** Instructions to follow **
Only the lines from the one holding "Utilizable E-Liquid Capacity" through the end of the material are to be repeated, exactly and without pictures.

** Extracted information **

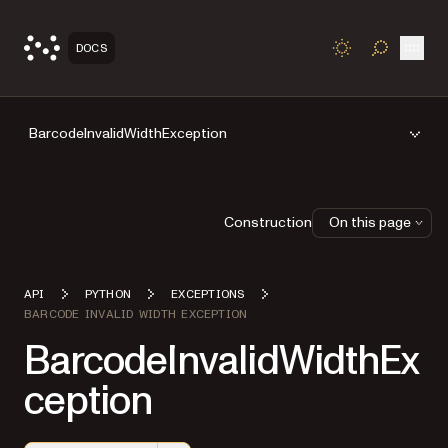
Open
DOCS
TOGGLE S
BarcodeInvalidWidthException
Construction
On this page
API
PYTHON
EXCEPTIONS
BARCODE INVALID WIDTH EXCEPTION
BarcodeInvalidWidthEx
ception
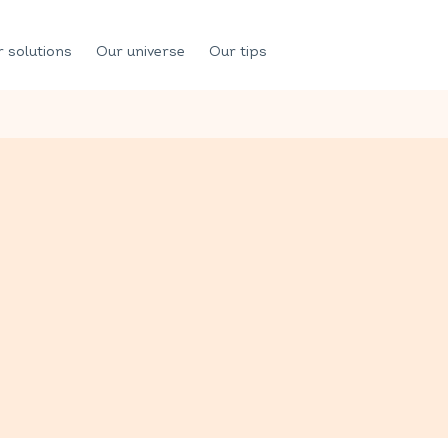
 solutions
Our universe
Our tips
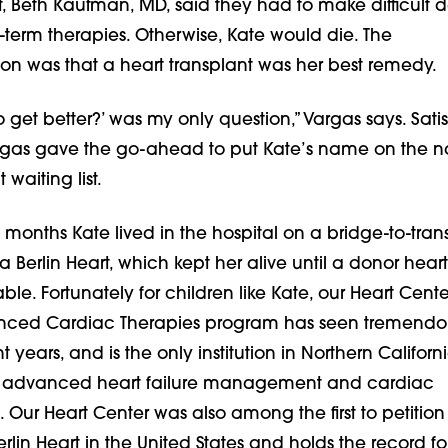
t, Beth Kaufman, MD, said they had to make difficult d
-term therapies. Otherwise, Kate would die. The
 was that a heart transplant was her best remedy.
o get better?’ was my only question,” Vargas says. Satis
rgas gave the go-ahead to put Kate’s name on the n
 waiting list.
 months Kate lived in the hospital on a bridge-to-tran
a Berlin Heart, which kept her alive until a donor heart
e. Fortunately for children like Kate, our Heart Cente
anced Cardiac Therapies program has seen tremendo
 years, and is the only institution in Northern Californ
ic advanced heart failure management and cardiac
. Our Heart Center was also among the first to petition
erlin Heart in the United States and holds the record fo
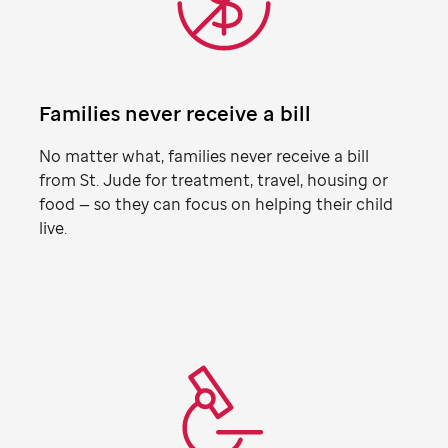
Families never receive a bill
No matter what, families never receive a bill
from
St. Jude
for treatment, travel, housing or
food — so they can focus on helping their child
live.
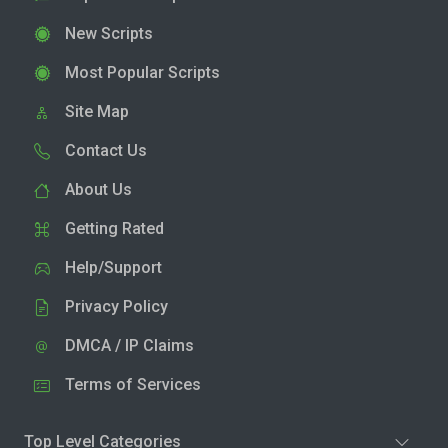
New Scripts
Most Popular Scripts
Site Map
Contact Us
About Us
Getting Rated
Help/Support
Privacy Policy
DMCA / IP Claims
Terms of Services
Top Level Categories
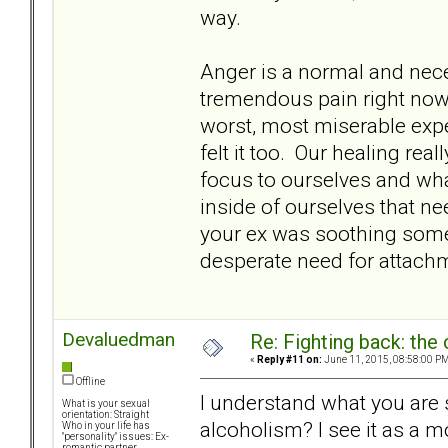
way.
Anger is a normal and neces
tremendous pain right now. 
worst, most miserable expe
felt it too. Our healing rea
focus to ourselves and wha
inside of ourselves that n
your ex was soothing somet
desperate need for attach
Devaluedman
Re: Fighting back: th
«
Reply #11 on:
June 11, 2015, 08:58:00 PM
Offline
I understand what you are sa
What is your sexual
orientation: Straight
alcoholism? I see it as a 
Who in your life has
"personality" issues: Ex-
romantic partner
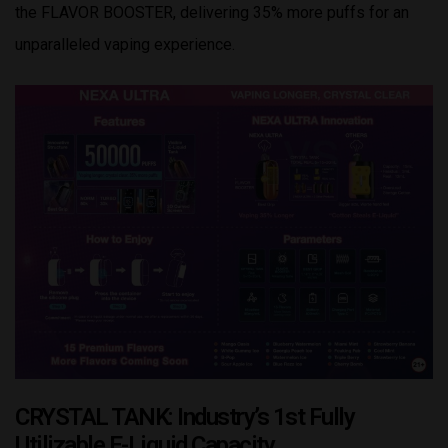
the FLAVOR BOOSTER, delivering 35% more puffs for an
unparalleled vaping experience.
CRYSTAL TANK: Industry’s 1st Fully
Utilizable E-Liquid Capacity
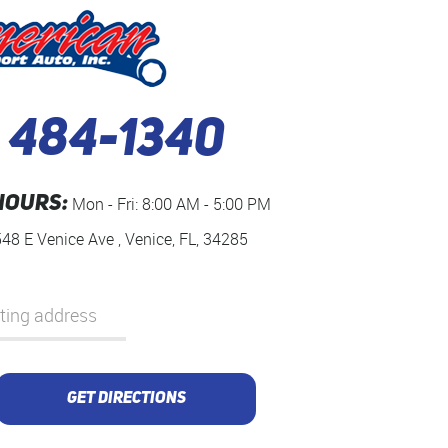
) 484-1340
HOURS:
Mon - Fri: 8:00 AM - 5:00 PM
548 E Venice Ave
,
Venice, FL, 34285
GET DIRECTIONS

** Answer to this task **
Utilizable E-Liquid Capacity
) 484-1340
HOURS:
Mon - Fri: 8:00 AM - 5:00 PM
548 E Venice Ave
,
Venice, FL, 34285
GET DIRECTIONS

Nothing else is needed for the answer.